Apple ha accettato di pagare 30 milioni di dollari per dirimere una causa intentata da dipendenti degli Apple Store secondo i quali l’azienda li avrebbe obbligati a passare controlli di zaini e borse all’uscita dal lavoro, al termine del proprio turno.
Lo riferisce il sito 9to5Mac spiegando che l’accordo arriva dopo un tira e molla che è andato avanti per otto anni, con la prima causa presentata da un dipendente di Apple nel 2013. L’azienda ha abbandonato le policy di controllo delle borse nel 2015.
Si tratta di un annoso caso per Apple, con dipendenti dei negozi al dettaglio che avevano cercato di avviare una class action contro l’azienda nel 2013. All’epoca alcuni dipendenti della Mela avevano citato in giudizio l’azienda per le misure anti-taccheggio che prevedevano, tra le altre, controlli di buste e bagagli all’uscita, verifiche che, a loro dire, li avrebbero costretti a rimanere 10 e anche 15 minuti in più sul posto di lavoro al termine dei turni.
I querelanti della class action hanno sostenuto il diritto a essere pagati per il tempo speso per ottemperare ai protocolli di screening di Apple, pensati per dissuadere furti di beni aziendali.
Stando a quanto riportato negli atti dell’epoca, specifiche regole permettevano ai responsabili di verificare le borse dei dipendenti e dispositivi personali (es. iPhone) timbrando all’uscita, alla fine della giornata lavorativa, e in alcuni casi nelle pause pranzo. Secondo i querelanti, le routine per tali tempi di attesa, non avrebbero permesso loro di ottenere retribuzioni calcolate per un ammontare di 1400$ l’anno.

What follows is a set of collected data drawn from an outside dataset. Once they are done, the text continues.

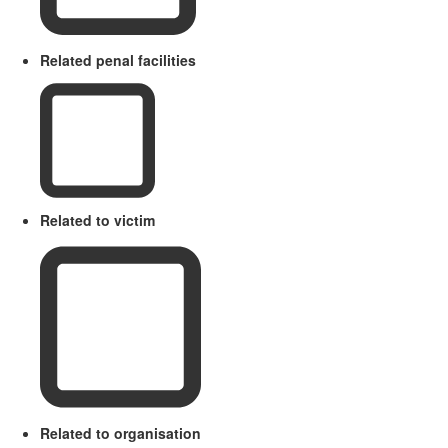
Related penal facilities
Related to victim
Related to organisation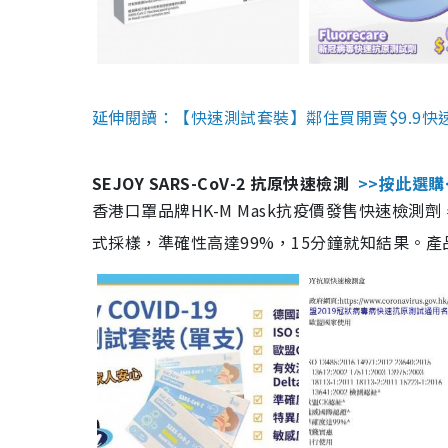
延伸閱讀：【快速測試套裝】鄰住買開賣$9.9快
SEJOY SARS-CoV-2 抗原快速檢測
>>按此選購
香港口罩品牌HK-M Mask抗疫價發售快速檢測劑
式採樣，準確性高達99%，15分鐘就知結果。產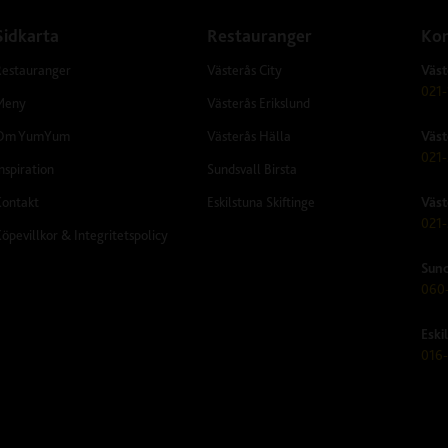
Sidkarta
Restauranger
Kon
Restauranger
Västerås City
Väst
021-
Meny
Västerås Erikslund
Om YumYum
Västerås Hälla
Väst
021-
nspiration
Sundsvall Birsta
Kontakt
Eskilstuna Skiftinge
Väst
021-
öpevillkor & Integritetspolicy
Sund
060-
Eski
016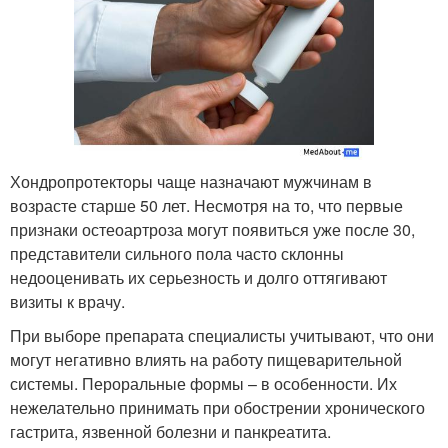
Хондропротекторы чаще назначают мужчинам в
возрасте старше 50 лет. Несмотря на то, что первые
признаки остеоартроза могут появиться уже после 30,
представители сильного пола часто склонны
недооценивать их серьезность и долго оттягивают
визиты к врачу.
При выборе препарата специалисты учитывают, что они
могут негативно влиять на работу пищеварительной
системы. Пероральные формы – в особенности. Их
нежелательно принимать при обострении хронического
гастрита, язвенной болезни и панкреатита.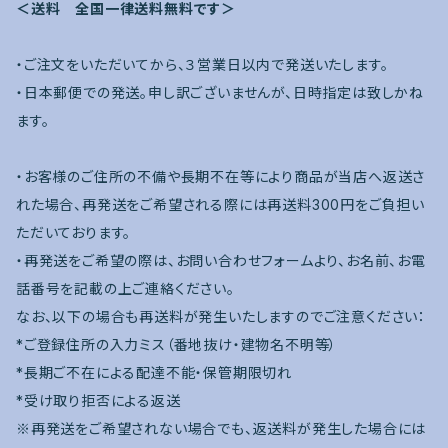
＜送料 全国一律送料無料です＞
・ご注文をいただいてから、３営業日以内で発送いたします。
・日本郵便での発送。申し訳ございませんが、日時指定は致しかね
ます。
・お客様のご住所の不備や長期不在等により商品が当店へ返送さ
れた場合、再発送をご希望される際には再送料300円をご負担い
ただいております。
・再発送をご希望の際は、お問い合わせフォームより、お名前、お電
話番号を記載の上ご連絡ください。
なお、以下の場合も再送料が発生いたしますのでご注意ください：
*ご登録住所の入力ミス（番地抜け・建物名不明等）
*長期ご不在による配達不能・保管期限切れ
*受け取り拒否による返送
※再発送をご希望されない場合でも、返送料が発生した場合には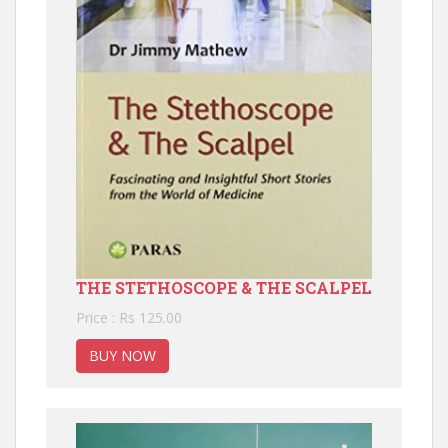
THE STETHOSCOPE & THE SCALPEL
Price : Rs 125.00
BUY NOW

Il giudice Alsup aveva respinto il caso nel 2014 ma aveva permesso di predisporre una class action secondo la legge della California. La causa in questione era stata ancora una volta respinta nel 2015 con il giudice che aveva fatto notare che i dipendenti potevano bypassare i controlli di Apple evitando di portare borse al lavoro. La decisione del giudice era stata annullata dopo che la disputa era arrivata alla Corte Suprema della California. Qui è stato stabilito che legislazioni statali prevedono che le aziende retribuiscano i dipendenti per il tempo dedicato alle verifiche anti-taccheggio. Una successiva decisione della Corte di Appello per il Nono Circuito ha infine reso di nuovo possibile l’azione collettiva.Alcuni dipendenti che erano stati sottoposti a controlli avevano inviato una mail a Tim Cook, spiegando che dipendenti di valore erano trattati alla stregua di criminali e che i controlli erano spesso eseguiti di fronte a clienti che osservavano la scena. Apple ha sostenuto che al caso non avrebbe dovuto applicarsi lo status di class action, giacché non tutti i manager dei negozi avevano condotto i controlli nel modo descritto e che la ricerca all’interno delle borse richiedeva talmente poco tempo da non rendere necessaria alcuna compensazione.